Participants completed a practice driving test during screening, and driving performance was assessed at approximately nine hours after dosing on Days 2 and 9. Subjects were instructed to drive at 95 km/h within one lane for approximately one hour, while instruments on the vehicle measured their standard deviation of lateral position (SDLP).
The population’s mean age was 58.5, and 54.2% of participants were male. The mean increases from placebo in SDLP were less than 0.75 cm on both test days after all doses of lemborexant. These changes were neither statistically significant nor clinically meaningful. Zopiclone was associated with increases in SDLP of 2.04 cm on Day 2 and 1.88 cm on Day 9. These changes were statistically significant and clinically meaningful on both days.

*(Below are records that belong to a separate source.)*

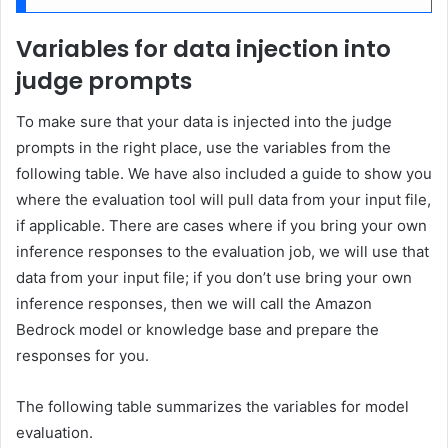
Variables for data injection into
judge prompts
To make sure that your data is injected into the judge
prompts in the right place, use the variables from the
following table. We have also included a guide to show you
where the evaluation tool will pull data from your input file,
if applicable. There are cases where if you bring your own
inference responses to the evaluation job, we will use that
data from your input file; if you don’t use bring your own
inference responses, then we will call the Amazon
Bedrock model or knowledge base and prepare the
responses for you.
The following table summarizes the variables for model
evaluation.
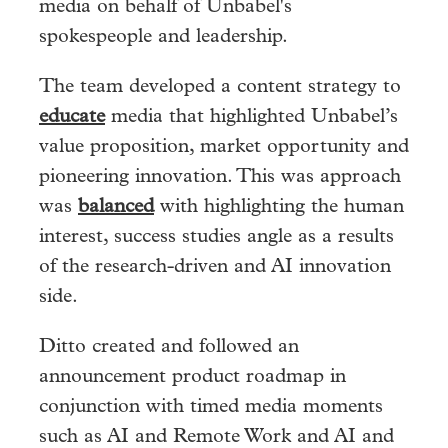
media on behalf of Unbabel's
spokespeople and leadership.
The team developed a content strategy to
educate
media that highlighted Unbabel’s
value proposition, market opportunity and
pioneering innovation. This was approach
was
balanced
with
highlighting the human
interest, success studies angle as a results
of the research-driven and AI innovation
side.
Ditto created and followed an
announcement product roadmap in
conjunction with timed media moments
such as AI and Remote Work and AI and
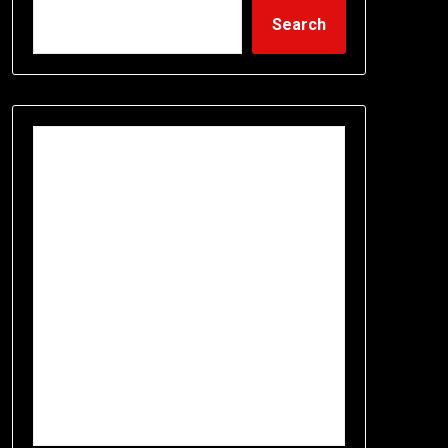
Search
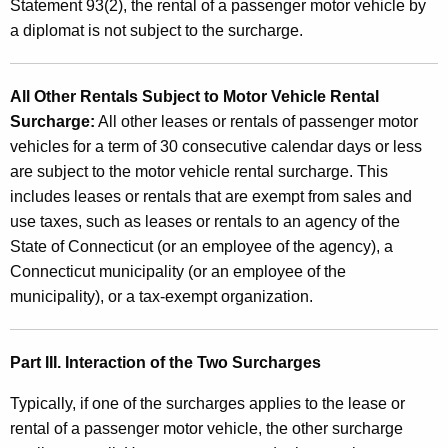
Statement 93(2), the rental of a passenger motor vehicle by
a diplomat is not subject to the surcharge.
All Other Rentals Subject to Motor Vehicle Rental
Surcharge:
All other leases or rentals of passenger motor
vehicles for a term of 30 consecutive calendar days or less
are subject to the motor vehicle rental surcharge. This
includes leases or rentals that are exempt from sales and
use taxes, such as leases or rentals to an agency of the
State of Connecticut (or an employee of the agency), a
Connecticut municipality (or an employee of the
municipality), or a tax-exempt organization.
Part III. Interaction of the Two Surcharges
Typically, if one of the surcharges applies to the lease or
rental of a passenger motor vehicle, the other surcharge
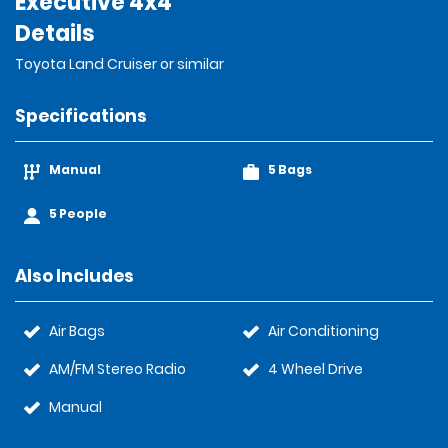
Executive 4x4
Details
Toyota Land Cruiser or similar
Specifications
Manual
5 Bags
5 People
Also Includes
Air Bags
Air Conditioning
AM/FM Stereo Radio
4 Wheel Drive
Manual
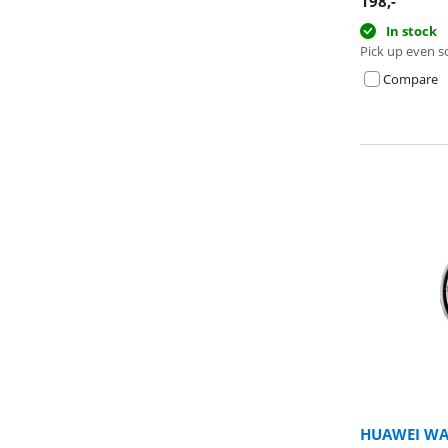
198
,-
In stock
Pick up even s
Compare
HUAWEI WAT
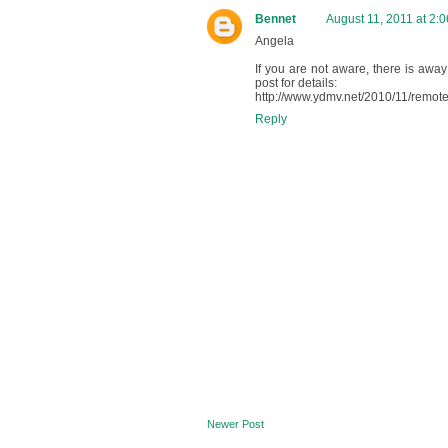
Bennet
August 11, 2011 at 2:
Angela
If you are not aware, there is away
post for details:
http://www.ydmv.net/2010/11/remote
Reply
Newer Post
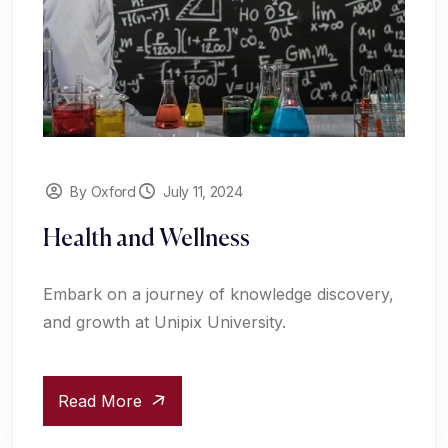
By Oxford
July 11, 2024
Health and Wellness
Embark on a journey of knowledge discovery,
and growth at Unipix University.
Read More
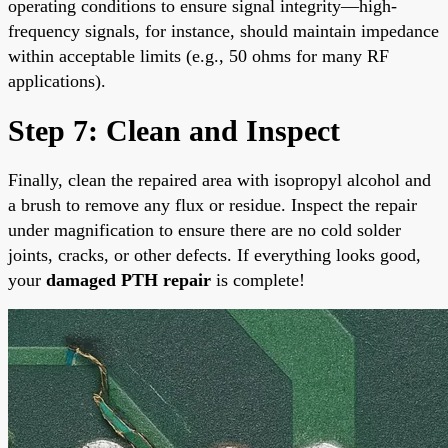
operating conditions to ensure signal integrity—high-
frequency signals, for instance, should maintain impedance
within acceptable limits (e.g., 50 ohms for many RF
applications).
Step 7: Clean and Inspect
Finally, clean the repaired area with isopropyl alcohol and
a brush to remove any flux or residue. Inspect the repair
under magnification to ensure there are no cold solder
joints, cracks, or other defects. If everything looks good,
your
damaged PTH repair
is complete!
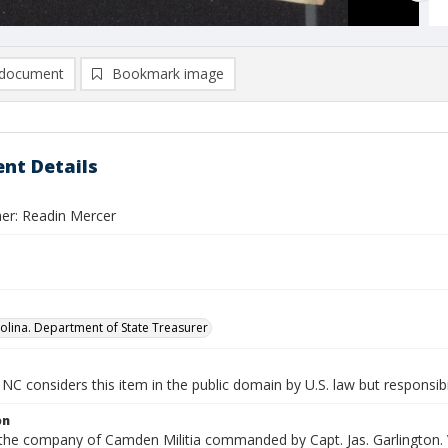
document
Bookmark image
nt Details
er: Readin Mercer
olina. Department of State Treasurer
NC considers this item in the public domain by U.S. law but responsibi
on
 the company of Camden Militia commanded by Capt. Jas. Garlington.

The investigators categorized patients as between ages 21 and 65 or age 65 or older. The effects of lemborexant did not differ between adults older and younger than 65 or between males and females.
The driving instructor terminated three of 384 driving tests early. All participants whose tests were terminated had taken zopiclone.
The investigators did not observe any serious adverse events, severe treatment-emergent adverse events, or treatment-emergent adverse events leading to study discontinuation. The most common treatment-emergent adverse events reported after treatment with lemborexant were somnolence, headache, and dry mouth. The most common treatment-emergent adverse events reported after treatment with zopiclone were somnolence, dysgeusia, and dizziness.
Eisai and Purdue Pharma, the developers of lemborexant, funded the studies.
—Erik Greb
Suggested Reading
Murphy P, Moline M, Mayleben D, et al. Lemborexant, A dual orexin receptor antagonist (DORA) for the treatment of insomnia disorder: results from a Bayesian, adaptive, randomized, double-blind, placebo-controlled study. J Clin Sleep Med. 2017;13(11):1289-1299.